Enter 2002. In an attempt to cleanse the skid marks left by his tumbling popularity, The Smirk teams up with music industry mogul Clive Davis who prescribes a total image make-over: bye-bye tired rock 'n' roller, hello sophisticated jazz crooner. Time to put away the DayGlo scarves. Mothball the neon spandex trousers. From here on out it's suit and tie formal attire for the world's biggest lounge act. Think of him as your haughty, harmless Uncle Rod who shows up on holidays, bottle-shaped microphone in hand, mauling Broadway show tunes.

And here's the kicker: The New Jazzy Smirk needn't know a thing about jazz. He doesn't have to compose a single note or write a single lyric—leave that to George Gershwin, Cole Porter, Duke Ellington, Johnny Mercer and other top composers and lyricists of the 1930s and 40s. All he has to do is sing their songs, the songs every jazz singer has sung over and over and over since they were written. ("It Had To Be You" has been recorded 567 different times; "As Time Goes By," 793 times; "Stardust," 1,935 times, according to a search on Allmusic.com.) Not exactly an original concept, but in the language of today's corporate music spindoctors "original" translates into "quirky," while "familiar" equals "double platinum."

I see trees of green, red roses too...

It Had To Be You... The Great American Songbook was released in November, 2002. It's a massive hit, debuting at #4 on the Billboard Top 200 album chart, and earning a Grammy nomination in the "traditional pop" (i.e. classic jazz) category. As Time Goes By... The Great American Songbook, Volume II debuted at #2 the following year. Another massive hit. Another Grammy nod. To date these two recordings have combined sales of over 10 million copies, nearly half the number of records Frank Sinatra sold throughout his entire 50-plus-year career. With these numbers and future sales projections, it's likely that in the next few years the Smirk will overtake Ol' Blue Eyes as the most popular jazz singer in history.

Enter the album name here On October 23, 2004, Stardust... The Great American Songbook, Volume III debuted at #1 and sold 240,000 copies in its first week.
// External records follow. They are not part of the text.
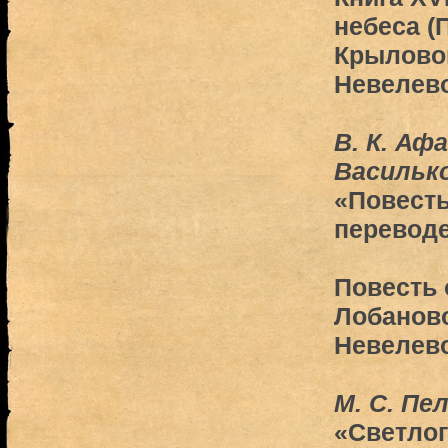
небеса (П
Крыловой
Невелево
В. К. Афа
Васильк
«Повесть
переводе
Повесть 
Лобаново
Невелево
М. С. Пе
«Светлог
A collection of jazz standards including "Blue Moon," "Embraceable You," "Night and Day" and Louis Armstrong's signature song "What a Wonderful World," Volume III is likely to become the largest selling vocal jazz record ever.

Due, in large part, to middle-aged women. The Smirk's unplugged appearance on Oprah in 1997 was reported to be a tearful screaming menopausal hot flash. "Stewart isn't singing these lyrics—he's having hot and steamy sex with them," writes Jessie Lilley, who maintains a webpage devoted to the "Great American Songbook" series. Hmmm—add "sloppy" and "out of breath" to Ms. Lilley's description and I'm inclined to agree—Uncle Rod interprets these classic melodies with all the subtlety of a Brahma bull in downtown Pamplona.

And while sounding, not surprisingly, like a rocker out of his comfort zone, the slam dunk success of a 60-year-old sex symbol singing 60-year-old love songs makes you wonder what else we can expect from our music industry puppeteers. Paul McCartney rapping Mother Goose? Elton John Homeland Security announcements? Mick Jagger lipping GPS locator instructions to the nearest onramp?